[[ Dataset extract, beginning ]]

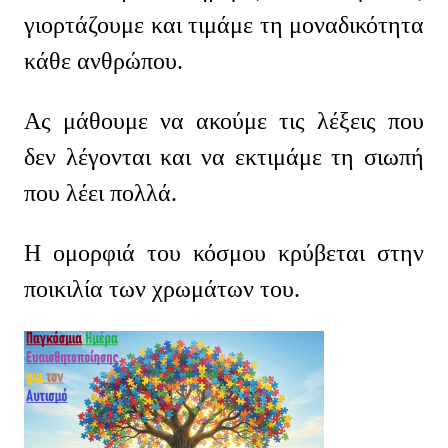
γιορτάζουμε και τιμάμε τη μοναδικότητα
κάθε ανθρώπου.
Ας μάθουμε να ακούμε τις λέξεις που
δεν λέγονται και να εκτιμάμε τη σιωπή
που λέει πολλά.
Η ομορφιά του κόσμου κρύβεται στην
ποικιλία των χρωμάτων του.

[[ Dataset extract, end ]]

Please copy only the lines from the one with "που λέει πολλά." through the final line of the records above, both ends included.

που λέει πολλά.
Η ομορφιά του κόσμου κρύβεται στην
ποικιλία των χρωμάτων του.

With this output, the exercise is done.